I couldn’t help but smile. Maybe a ragtag band would find something heroic in me. I threw my hands into the air and regretted what it did to my shoulder, not to mention that the long shirt lifted alarmingly. “All right, then. Lead on.” What in hellnation am I doing?
I’ll admit that I wanted to see those children very badly just then too. I couldn’t remember meeting more than one herm at a time before. It all seemed very ill-conceived, but then, that’s what this day had been all about. And I really didn’t fancy walking to my apartment in only a shirt. I’d kept out of the newslies for a good long while now. If I could keep it that way, this day might not be a complete disaster.

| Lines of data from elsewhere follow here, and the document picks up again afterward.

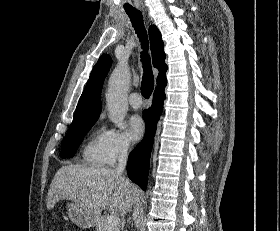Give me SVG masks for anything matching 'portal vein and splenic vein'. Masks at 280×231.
<instances>
[{
    "mask_svg": "<svg viewBox=\"0 0 280 231\" xmlns=\"http://www.w3.org/2000/svg\"><path fill=\"white\" fill-rule=\"evenodd\" d=\"M119 221H120V217H118L116 213H112V215H109L108 217V223H110V225H117Z\"/></svg>",
    "mask_w": 280,
    "mask_h": 231,
    "instance_id": "obj_1",
    "label": "portal vein and splenic vein"
}]
</instances>
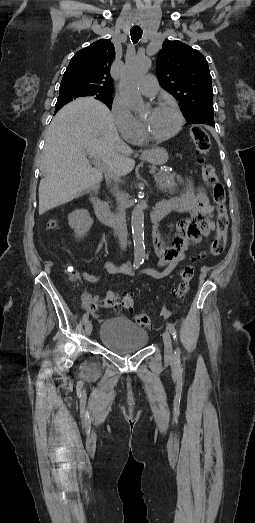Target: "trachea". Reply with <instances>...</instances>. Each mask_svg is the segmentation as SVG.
Here are the masks:
<instances>
[{
	"mask_svg": "<svg viewBox=\"0 0 255 523\" xmlns=\"http://www.w3.org/2000/svg\"><path fill=\"white\" fill-rule=\"evenodd\" d=\"M131 40L135 44L137 43L140 38L142 37V29L138 27H133L130 30Z\"/></svg>",
	"mask_w": 255,
	"mask_h": 523,
	"instance_id": "1",
	"label": "trachea"
}]
</instances>
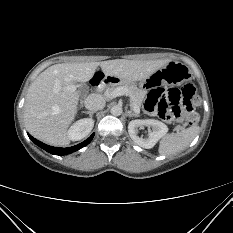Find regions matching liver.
Wrapping results in <instances>:
<instances>
[{"instance_id": "1", "label": "liver", "mask_w": 233, "mask_h": 233, "mask_svg": "<svg viewBox=\"0 0 233 233\" xmlns=\"http://www.w3.org/2000/svg\"><path fill=\"white\" fill-rule=\"evenodd\" d=\"M168 62L115 59L52 65L29 87L24 104L25 126L33 137L44 143L68 145L67 129L75 119L80 97L76 83L89 81L98 67L106 77H116L123 82L142 81Z\"/></svg>"}]
</instances>
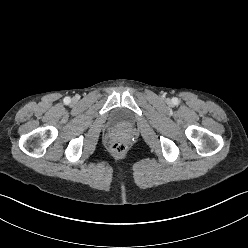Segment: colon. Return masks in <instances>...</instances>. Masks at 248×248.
<instances>
[{"label":"colon","mask_w":248,"mask_h":248,"mask_svg":"<svg viewBox=\"0 0 248 248\" xmlns=\"http://www.w3.org/2000/svg\"><path fill=\"white\" fill-rule=\"evenodd\" d=\"M111 152L115 156L123 155L127 150V145L123 140H116L111 144Z\"/></svg>","instance_id":"colon-1"}]
</instances>
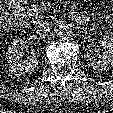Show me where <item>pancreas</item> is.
I'll use <instances>...</instances> for the list:
<instances>
[{
    "mask_svg": "<svg viewBox=\"0 0 113 113\" xmlns=\"http://www.w3.org/2000/svg\"><path fill=\"white\" fill-rule=\"evenodd\" d=\"M44 8L38 6V4H34L29 9V14L31 16L32 22L34 24H39L44 19Z\"/></svg>",
    "mask_w": 113,
    "mask_h": 113,
    "instance_id": "1",
    "label": "pancreas"
}]
</instances>
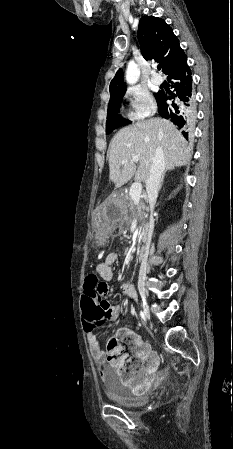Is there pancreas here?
Masks as SVG:
<instances>
[{"label": "pancreas", "instance_id": "cf45deb5", "mask_svg": "<svg viewBox=\"0 0 233 449\" xmlns=\"http://www.w3.org/2000/svg\"><path fill=\"white\" fill-rule=\"evenodd\" d=\"M121 207H122V214L125 219H133L137 218L142 223H145L147 218V207L144 203L143 199H140V201L136 204L130 195H124L121 197Z\"/></svg>", "mask_w": 233, "mask_h": 449}]
</instances>
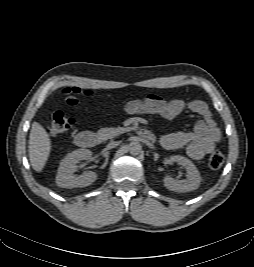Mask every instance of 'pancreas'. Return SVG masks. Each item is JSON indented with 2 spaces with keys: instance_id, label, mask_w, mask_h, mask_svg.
Instances as JSON below:
<instances>
[{
  "instance_id": "1",
  "label": "pancreas",
  "mask_w": 254,
  "mask_h": 267,
  "mask_svg": "<svg viewBox=\"0 0 254 267\" xmlns=\"http://www.w3.org/2000/svg\"><path fill=\"white\" fill-rule=\"evenodd\" d=\"M125 131L123 128H101L98 130L97 135L102 140L111 139Z\"/></svg>"
}]
</instances>
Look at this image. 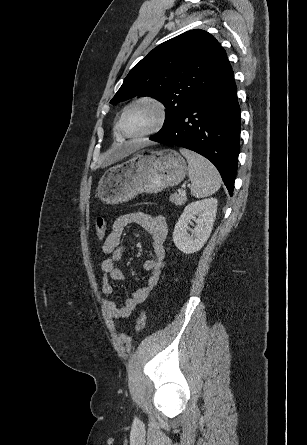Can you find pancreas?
Returning <instances> with one entry per match:
<instances>
[{"mask_svg": "<svg viewBox=\"0 0 307 445\" xmlns=\"http://www.w3.org/2000/svg\"><path fill=\"white\" fill-rule=\"evenodd\" d=\"M169 200H171V202H174L176 206H181V204H185L187 196H185V194H178V192H173V194H170Z\"/></svg>", "mask_w": 307, "mask_h": 445, "instance_id": "cf45deb5", "label": "pancreas"}]
</instances>
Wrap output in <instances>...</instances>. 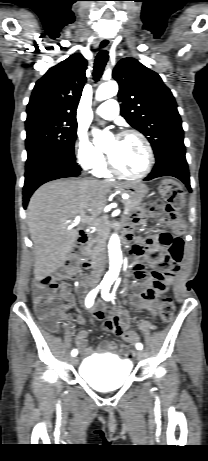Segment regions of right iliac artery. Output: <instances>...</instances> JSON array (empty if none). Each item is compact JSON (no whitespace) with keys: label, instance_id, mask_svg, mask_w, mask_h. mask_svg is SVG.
<instances>
[{"label":"right iliac artery","instance_id":"1","mask_svg":"<svg viewBox=\"0 0 208 461\" xmlns=\"http://www.w3.org/2000/svg\"><path fill=\"white\" fill-rule=\"evenodd\" d=\"M100 288H102V286H98L96 289L92 290V291L88 294V296H87V298H86V303H85L87 307H91V306L93 305L94 298H95V296H96V294H97V292H98V290H99ZM77 353H78V352H77L76 349L72 350V352H71L72 356H76Z\"/></svg>","mask_w":208,"mask_h":461}]
</instances>
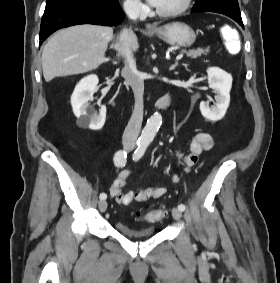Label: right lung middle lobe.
<instances>
[{
  "instance_id": "1",
  "label": "right lung middle lobe",
  "mask_w": 280,
  "mask_h": 283,
  "mask_svg": "<svg viewBox=\"0 0 280 283\" xmlns=\"http://www.w3.org/2000/svg\"><path fill=\"white\" fill-rule=\"evenodd\" d=\"M115 0H47L45 11L65 6H108Z\"/></svg>"
}]
</instances>
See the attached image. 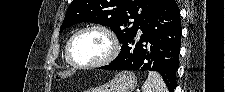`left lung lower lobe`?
Instances as JSON below:
<instances>
[{
    "mask_svg": "<svg viewBox=\"0 0 225 92\" xmlns=\"http://www.w3.org/2000/svg\"><path fill=\"white\" fill-rule=\"evenodd\" d=\"M138 28L143 32L139 42L134 41L135 33L122 44L116 59L101 69L155 70L161 74L169 91L173 92L182 32L176 1L165 0Z\"/></svg>",
    "mask_w": 225,
    "mask_h": 92,
    "instance_id": "left-lung-lower-lobe-1",
    "label": "left lung lower lobe"
}]
</instances>
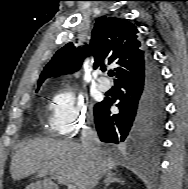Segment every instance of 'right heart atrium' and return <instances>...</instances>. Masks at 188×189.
I'll use <instances>...</instances> for the list:
<instances>
[{
  "mask_svg": "<svg viewBox=\"0 0 188 189\" xmlns=\"http://www.w3.org/2000/svg\"><path fill=\"white\" fill-rule=\"evenodd\" d=\"M88 124L86 102L69 89L59 90L52 99L50 127L58 135L80 132Z\"/></svg>",
  "mask_w": 188,
  "mask_h": 189,
  "instance_id": "1",
  "label": "right heart atrium"
}]
</instances>
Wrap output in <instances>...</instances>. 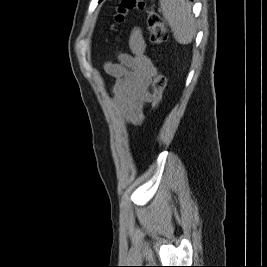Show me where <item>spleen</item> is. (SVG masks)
Instances as JSON below:
<instances>
[{"instance_id": "spleen-1", "label": "spleen", "mask_w": 267, "mask_h": 267, "mask_svg": "<svg viewBox=\"0 0 267 267\" xmlns=\"http://www.w3.org/2000/svg\"><path fill=\"white\" fill-rule=\"evenodd\" d=\"M160 11L169 24L175 40L180 44H189L196 34V20L192 5L185 0H159Z\"/></svg>"}]
</instances>
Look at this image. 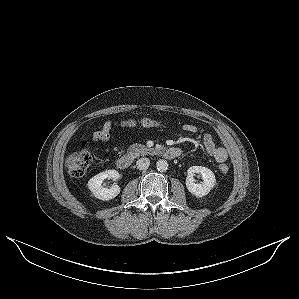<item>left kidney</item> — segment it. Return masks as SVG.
<instances>
[{"label":"left kidney","instance_id":"left-kidney-1","mask_svg":"<svg viewBox=\"0 0 299 299\" xmlns=\"http://www.w3.org/2000/svg\"><path fill=\"white\" fill-rule=\"evenodd\" d=\"M195 173H200L203 177V182L196 184L194 181ZM216 183L214 173L202 166H192L187 170L186 187L188 191L197 196L203 197L207 195Z\"/></svg>","mask_w":299,"mask_h":299}]
</instances>
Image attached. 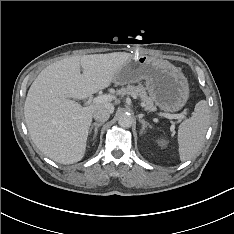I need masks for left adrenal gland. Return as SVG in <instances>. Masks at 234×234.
Returning <instances> with one entry per match:
<instances>
[{"mask_svg":"<svg viewBox=\"0 0 234 234\" xmlns=\"http://www.w3.org/2000/svg\"><path fill=\"white\" fill-rule=\"evenodd\" d=\"M139 122L142 123L141 134L145 131V128L147 127L152 128V126L148 122H146L144 119L139 118Z\"/></svg>","mask_w":234,"mask_h":234,"instance_id":"1","label":"left adrenal gland"}]
</instances>
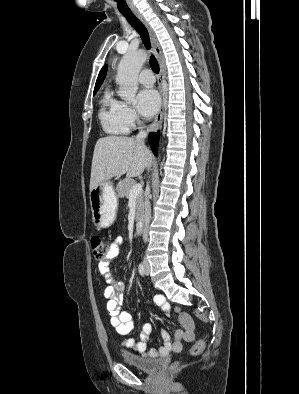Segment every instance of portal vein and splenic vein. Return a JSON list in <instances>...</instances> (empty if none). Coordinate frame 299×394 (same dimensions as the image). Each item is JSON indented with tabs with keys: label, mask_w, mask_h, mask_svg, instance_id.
Instances as JSON below:
<instances>
[{
	"label": "portal vein and splenic vein",
	"mask_w": 299,
	"mask_h": 394,
	"mask_svg": "<svg viewBox=\"0 0 299 394\" xmlns=\"http://www.w3.org/2000/svg\"><path fill=\"white\" fill-rule=\"evenodd\" d=\"M140 192H142V184L137 183L130 190V197H136Z\"/></svg>",
	"instance_id": "1"
}]
</instances>
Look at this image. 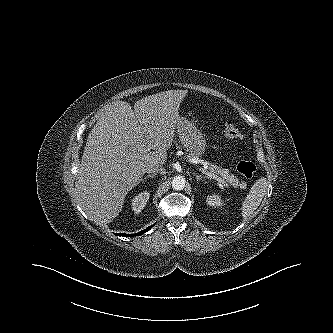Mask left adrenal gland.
I'll return each mask as SVG.
<instances>
[{
    "label": "left adrenal gland",
    "mask_w": 333,
    "mask_h": 333,
    "mask_svg": "<svg viewBox=\"0 0 333 333\" xmlns=\"http://www.w3.org/2000/svg\"><path fill=\"white\" fill-rule=\"evenodd\" d=\"M193 175L195 176V178H196L197 181H200V180L203 179V177L201 175H198L197 173H193ZM204 181H205V179H204Z\"/></svg>",
    "instance_id": "left-adrenal-gland-1"
}]
</instances>
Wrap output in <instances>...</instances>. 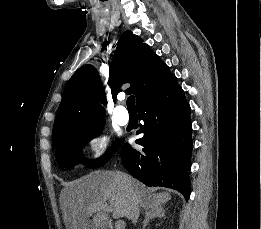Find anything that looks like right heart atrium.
<instances>
[{
  "label": "right heart atrium",
  "mask_w": 261,
  "mask_h": 229,
  "mask_svg": "<svg viewBox=\"0 0 261 229\" xmlns=\"http://www.w3.org/2000/svg\"><path fill=\"white\" fill-rule=\"evenodd\" d=\"M109 135L107 131L101 127L95 129L89 139L91 157L94 161L102 159L108 149Z\"/></svg>",
  "instance_id": "1"
}]
</instances>
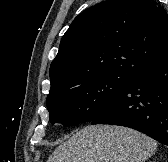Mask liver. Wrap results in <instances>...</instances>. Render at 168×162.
<instances>
[{
    "label": "liver",
    "instance_id": "6515ba94",
    "mask_svg": "<svg viewBox=\"0 0 168 162\" xmlns=\"http://www.w3.org/2000/svg\"><path fill=\"white\" fill-rule=\"evenodd\" d=\"M157 149L147 135L121 126H87L59 145L47 162H145Z\"/></svg>",
    "mask_w": 168,
    "mask_h": 162
}]
</instances>
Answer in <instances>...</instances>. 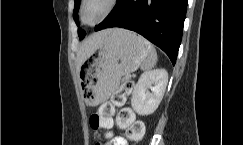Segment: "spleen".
Wrapping results in <instances>:
<instances>
[{"label": "spleen", "instance_id": "3e777b00", "mask_svg": "<svg viewBox=\"0 0 243 145\" xmlns=\"http://www.w3.org/2000/svg\"><path fill=\"white\" fill-rule=\"evenodd\" d=\"M146 43H147L149 52H148L147 59L144 60V62L141 64V70H143V71H149L157 63V53H156L155 48L152 45H150L147 41H146Z\"/></svg>", "mask_w": 243, "mask_h": 145}]
</instances>
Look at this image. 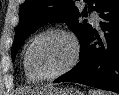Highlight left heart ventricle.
<instances>
[{"label":"left heart ventricle","instance_id":"left-heart-ventricle-1","mask_svg":"<svg viewBox=\"0 0 119 95\" xmlns=\"http://www.w3.org/2000/svg\"><path fill=\"white\" fill-rule=\"evenodd\" d=\"M73 55L71 41L63 35L43 38L33 50L32 60L36 70L51 75L64 68Z\"/></svg>","mask_w":119,"mask_h":95}]
</instances>
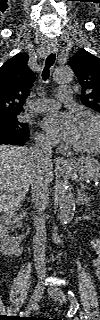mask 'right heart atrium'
Here are the masks:
<instances>
[{
	"instance_id": "1",
	"label": "right heart atrium",
	"mask_w": 100,
	"mask_h": 320,
	"mask_svg": "<svg viewBox=\"0 0 100 320\" xmlns=\"http://www.w3.org/2000/svg\"><path fill=\"white\" fill-rule=\"evenodd\" d=\"M36 141L38 144L45 146L52 144V140L50 139V137L44 133H38L36 136Z\"/></svg>"
}]
</instances>
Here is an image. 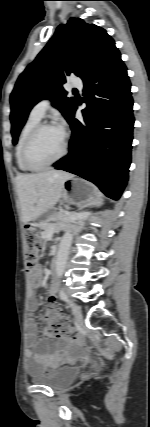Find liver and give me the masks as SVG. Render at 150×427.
<instances>
[{
	"label": "liver",
	"mask_w": 150,
	"mask_h": 427,
	"mask_svg": "<svg viewBox=\"0 0 150 427\" xmlns=\"http://www.w3.org/2000/svg\"><path fill=\"white\" fill-rule=\"evenodd\" d=\"M73 176L63 171L21 174L16 177L22 221L28 223L54 207L62 197L63 185Z\"/></svg>",
	"instance_id": "liver-1"
}]
</instances>
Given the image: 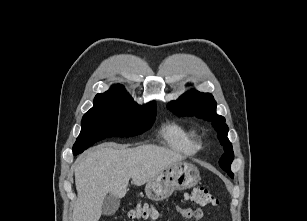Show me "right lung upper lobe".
Here are the masks:
<instances>
[{
	"mask_svg": "<svg viewBox=\"0 0 307 221\" xmlns=\"http://www.w3.org/2000/svg\"><path fill=\"white\" fill-rule=\"evenodd\" d=\"M107 101L135 103L132 97L125 91L122 85H115L110 90L104 93L97 94L94 98V103L107 102ZM153 102H150V103H153Z\"/></svg>",
	"mask_w": 307,
	"mask_h": 221,
	"instance_id": "obj_1",
	"label": "right lung upper lobe"
}]
</instances>
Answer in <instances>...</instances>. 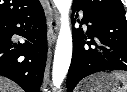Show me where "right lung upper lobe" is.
<instances>
[{
	"label": "right lung upper lobe",
	"instance_id": "obj_1",
	"mask_svg": "<svg viewBox=\"0 0 127 92\" xmlns=\"http://www.w3.org/2000/svg\"><path fill=\"white\" fill-rule=\"evenodd\" d=\"M38 0H0V21L34 10Z\"/></svg>",
	"mask_w": 127,
	"mask_h": 92
}]
</instances>
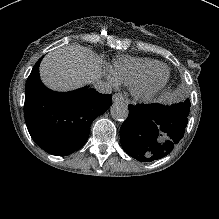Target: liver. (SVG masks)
<instances>
[{"instance_id":"6515ba94","label":"liver","mask_w":219,"mask_h":219,"mask_svg":"<svg viewBox=\"0 0 219 219\" xmlns=\"http://www.w3.org/2000/svg\"><path fill=\"white\" fill-rule=\"evenodd\" d=\"M96 56L84 48L65 47L48 54L40 64L43 83L58 91H68L99 78Z\"/></svg>"}]
</instances>
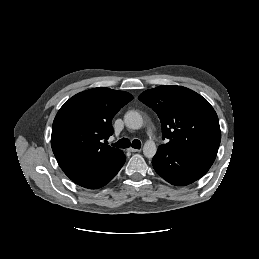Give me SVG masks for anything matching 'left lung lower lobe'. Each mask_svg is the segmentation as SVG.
<instances>
[{"mask_svg": "<svg viewBox=\"0 0 259 259\" xmlns=\"http://www.w3.org/2000/svg\"><path fill=\"white\" fill-rule=\"evenodd\" d=\"M214 160L215 156L180 154L160 145L152 164L157 174L167 182L185 186L206 174Z\"/></svg>", "mask_w": 259, "mask_h": 259, "instance_id": "0a47b994", "label": "left lung lower lobe"}]
</instances>
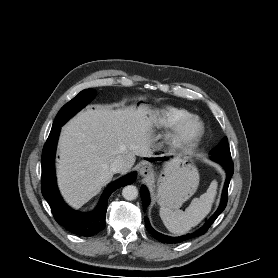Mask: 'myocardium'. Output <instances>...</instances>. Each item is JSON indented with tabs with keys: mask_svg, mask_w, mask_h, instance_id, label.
Segmentation results:
<instances>
[{
	"mask_svg": "<svg viewBox=\"0 0 278 278\" xmlns=\"http://www.w3.org/2000/svg\"><path fill=\"white\" fill-rule=\"evenodd\" d=\"M191 125L195 126V131L187 135L186 131ZM205 133V126L202 120L196 115H190L181 120L169 135V144L179 152L193 150L201 141Z\"/></svg>",
	"mask_w": 278,
	"mask_h": 278,
	"instance_id": "obj_1",
	"label": "myocardium"
}]
</instances>
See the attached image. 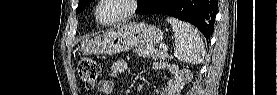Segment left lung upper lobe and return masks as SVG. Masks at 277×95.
Here are the masks:
<instances>
[{
  "instance_id": "left-lung-upper-lobe-1",
  "label": "left lung upper lobe",
  "mask_w": 277,
  "mask_h": 95,
  "mask_svg": "<svg viewBox=\"0 0 277 95\" xmlns=\"http://www.w3.org/2000/svg\"><path fill=\"white\" fill-rule=\"evenodd\" d=\"M92 0H79L78 7L76 9V14L80 13L83 11L90 3ZM150 0H139V6L136 10L139 11L141 8H143Z\"/></svg>"
}]
</instances>
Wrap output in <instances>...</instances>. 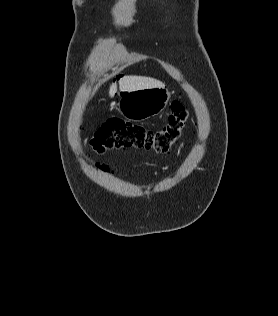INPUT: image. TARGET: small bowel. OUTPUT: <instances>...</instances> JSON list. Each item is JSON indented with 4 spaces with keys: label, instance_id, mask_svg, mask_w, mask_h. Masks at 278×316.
I'll return each instance as SVG.
<instances>
[{
    "label": "small bowel",
    "instance_id": "1",
    "mask_svg": "<svg viewBox=\"0 0 278 316\" xmlns=\"http://www.w3.org/2000/svg\"><path fill=\"white\" fill-rule=\"evenodd\" d=\"M100 169L105 171L106 170V166H101Z\"/></svg>",
    "mask_w": 278,
    "mask_h": 316
}]
</instances>
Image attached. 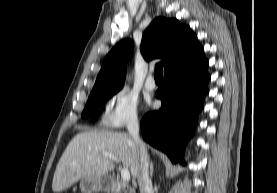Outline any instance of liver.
<instances>
[{"mask_svg":"<svg viewBox=\"0 0 277 193\" xmlns=\"http://www.w3.org/2000/svg\"><path fill=\"white\" fill-rule=\"evenodd\" d=\"M116 156L133 178L140 171L139 149L129 134L105 130L85 131L77 134L62 154L52 182L54 192H62L78 180L89 176H103L115 167L112 159L103 153Z\"/></svg>","mask_w":277,"mask_h":193,"instance_id":"1","label":"liver"}]
</instances>
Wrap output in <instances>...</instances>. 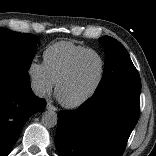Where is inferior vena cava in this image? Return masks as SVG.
I'll return each mask as SVG.
<instances>
[{
    "label": "inferior vena cava",
    "mask_w": 156,
    "mask_h": 156,
    "mask_svg": "<svg viewBox=\"0 0 156 156\" xmlns=\"http://www.w3.org/2000/svg\"><path fill=\"white\" fill-rule=\"evenodd\" d=\"M31 88H32L33 93L36 96H38L40 98L45 97V95H46V88H45L44 84H42V83H40L38 81L32 80Z\"/></svg>",
    "instance_id": "1"
}]
</instances>
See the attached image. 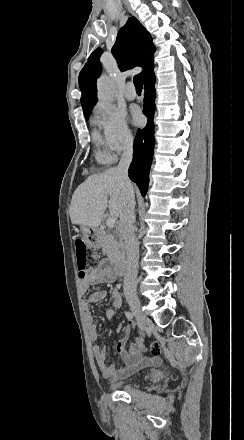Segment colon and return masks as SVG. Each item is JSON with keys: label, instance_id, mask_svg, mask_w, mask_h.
Listing matches in <instances>:
<instances>
[{"label": "colon", "instance_id": "colon-1", "mask_svg": "<svg viewBox=\"0 0 244 440\" xmlns=\"http://www.w3.org/2000/svg\"><path fill=\"white\" fill-rule=\"evenodd\" d=\"M75 248L78 275L80 278H84L86 275V271L90 267H94L99 264V257L95 251H89L87 249L85 241H76ZM147 349L149 354L153 356H160L163 353V345L159 341L149 342L147 345Z\"/></svg>", "mask_w": 244, "mask_h": 440}]
</instances>
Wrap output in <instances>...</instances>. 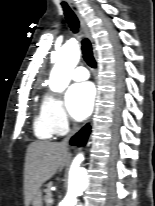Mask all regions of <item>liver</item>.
<instances>
[{
  "label": "liver",
  "mask_w": 155,
  "mask_h": 206,
  "mask_svg": "<svg viewBox=\"0 0 155 206\" xmlns=\"http://www.w3.org/2000/svg\"><path fill=\"white\" fill-rule=\"evenodd\" d=\"M67 147L59 142L35 141L27 148L24 168V203L29 206L43 183L67 164Z\"/></svg>",
  "instance_id": "liver-1"
}]
</instances>
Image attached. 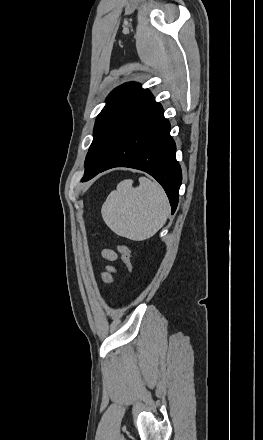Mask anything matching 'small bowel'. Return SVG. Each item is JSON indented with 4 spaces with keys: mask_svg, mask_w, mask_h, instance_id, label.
I'll list each match as a JSON object with an SVG mask.
<instances>
[{
    "mask_svg": "<svg viewBox=\"0 0 263 440\" xmlns=\"http://www.w3.org/2000/svg\"><path fill=\"white\" fill-rule=\"evenodd\" d=\"M102 255L104 258H106L107 260H110V261H113L117 258V254L115 253V251H113L111 249L103 250ZM115 272H116V270L113 267H111V266L108 267L107 271L102 274L104 281L111 282L112 281V274Z\"/></svg>",
    "mask_w": 263,
    "mask_h": 440,
    "instance_id": "1",
    "label": "small bowel"
}]
</instances>
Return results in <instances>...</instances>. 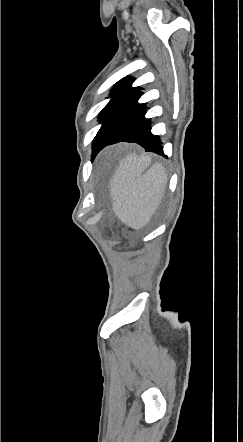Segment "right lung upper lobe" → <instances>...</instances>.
<instances>
[{
    "label": "right lung upper lobe",
    "instance_id": "cb5924a9",
    "mask_svg": "<svg viewBox=\"0 0 243 442\" xmlns=\"http://www.w3.org/2000/svg\"><path fill=\"white\" fill-rule=\"evenodd\" d=\"M133 81V79L128 77H125L124 79L119 81L116 84V87L111 91V96L126 98L127 96L141 89L140 87L132 88L131 84L133 83Z\"/></svg>",
    "mask_w": 243,
    "mask_h": 442
}]
</instances>
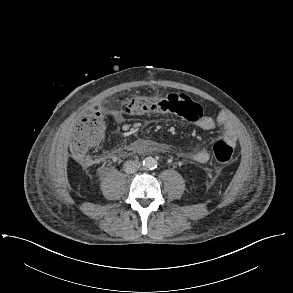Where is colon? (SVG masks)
Masks as SVG:
<instances>
[{
    "instance_id": "5ec220e1",
    "label": "colon",
    "mask_w": 293,
    "mask_h": 293,
    "mask_svg": "<svg viewBox=\"0 0 293 293\" xmlns=\"http://www.w3.org/2000/svg\"><path fill=\"white\" fill-rule=\"evenodd\" d=\"M127 116H142L150 114H174L187 120H198L203 113L200 105L182 93L170 94L160 99L137 96L129 99L122 108ZM105 128L102 113L96 112L85 117L75 132L72 151L78 157L99 144ZM213 152L216 160L222 164H229L233 160L234 149L224 140L214 143Z\"/></svg>"
}]
</instances>
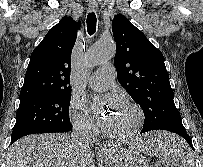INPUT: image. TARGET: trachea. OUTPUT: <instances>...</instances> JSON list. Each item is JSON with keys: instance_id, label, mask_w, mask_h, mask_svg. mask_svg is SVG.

“They didn’t strip me.” It seemed important to tell him that somehow, but as soon as the words left my mouth, I realized how disturbing they sounded. “Don’t get me wrong—I didn’t volunteer for that.” I laughed shakily. “I just mean…” What did I mean? Was this something I should be discussing with someone I didn’t even know? I thought about those kids. Would I tell them what had happened?